RECORD EXCERPTS:

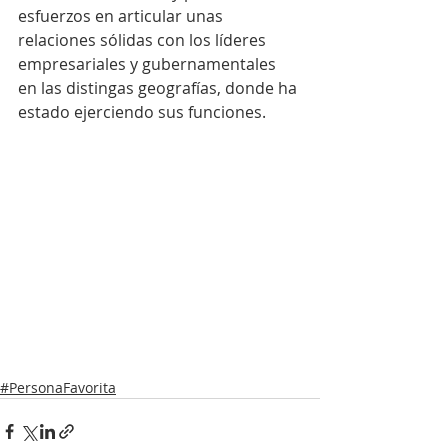
esfuerzos en articular unas 
relaciones sólidas con los líderes 
empresariales y gubernamentales 
en las distingas geografías, donde ha 
estado ejerciendo sus funciones.
#PersonaFavorita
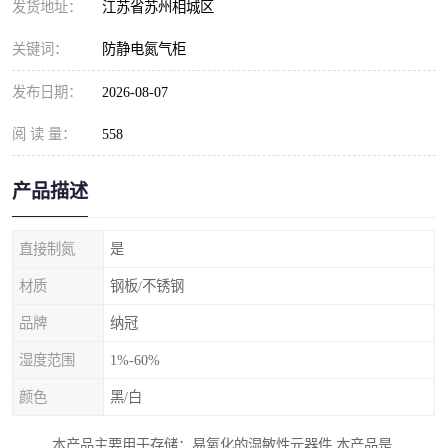
发货地址：
江苏省苏州相城区
关键词：
防静电氮气柜
发布日期：
2026-08-07
阅 读 量：
558
产品描述
直接制氮
是
材质
钢板/不锈钢
品牌
纳冠
湿度范围
1%-60%
颜色
黑/白
本产品主要用于存储：易氧化的湿敏性元器件,本产品是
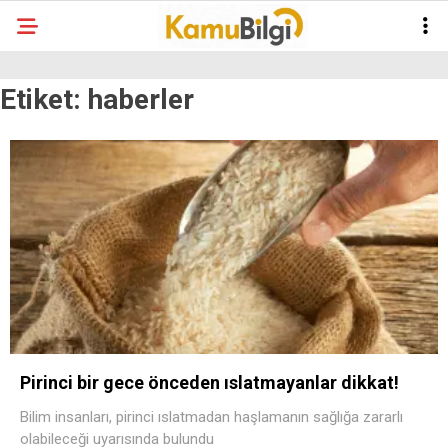
Etiket:
haberler
Pirinci bir gece önceden ıslatmayanlar dikkat!
Bilim insanları, pirinci ıslatmadan haşlamanın sağlığa zararlı
olabileceği uyarısında bulundu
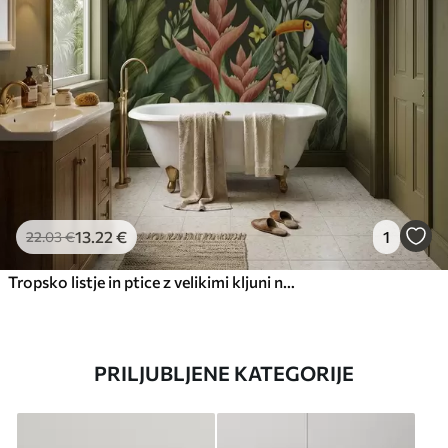
13
.22
€
1
22
.03
€
Tropsko listje in ptice z velikimi kljuni na temnem ozadju
PRILJUBLJENE KATEGORIJE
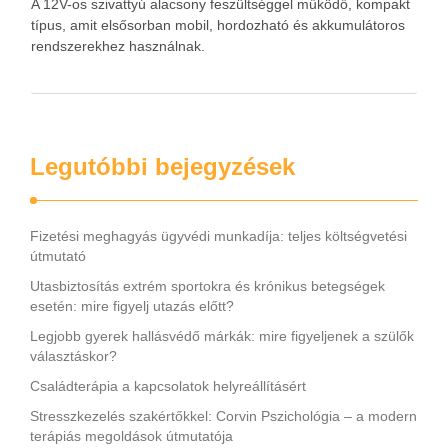
A 12V-os szivattyú alacsony feszültséggel működő, kompakt
típus, amit elsősorban mobil, hordozható és akkumulátoros
rendszerekhez használnak.
Legutóbbi bejegyzések
Fizetési meghagyás ügyvédi munkadíja: teljes költségvetési
útmutató
Utasbiztosítás extrém sportokra és krónikus betegségek
esetén: mire figyelj utazás előtt?
Legjobb gyerek hallásvédő márkák: mire figyeljenek a szülők
választáskor?
Családterápia a kapcsolatok helyreállításért
Stresszkezelés szakértőkkel: Corvin Pszichológia – a modern
terápiás megoldások útmutatója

WHAT TO DO: Each line of the data in which the string "mire" appears needs to be copied.

ANSWER TO THE EXERCISE:
esetén: mire figyelj utazás előtt?
Legjobb gyerek hallásvédő márkák: mire figyeljenek a szülők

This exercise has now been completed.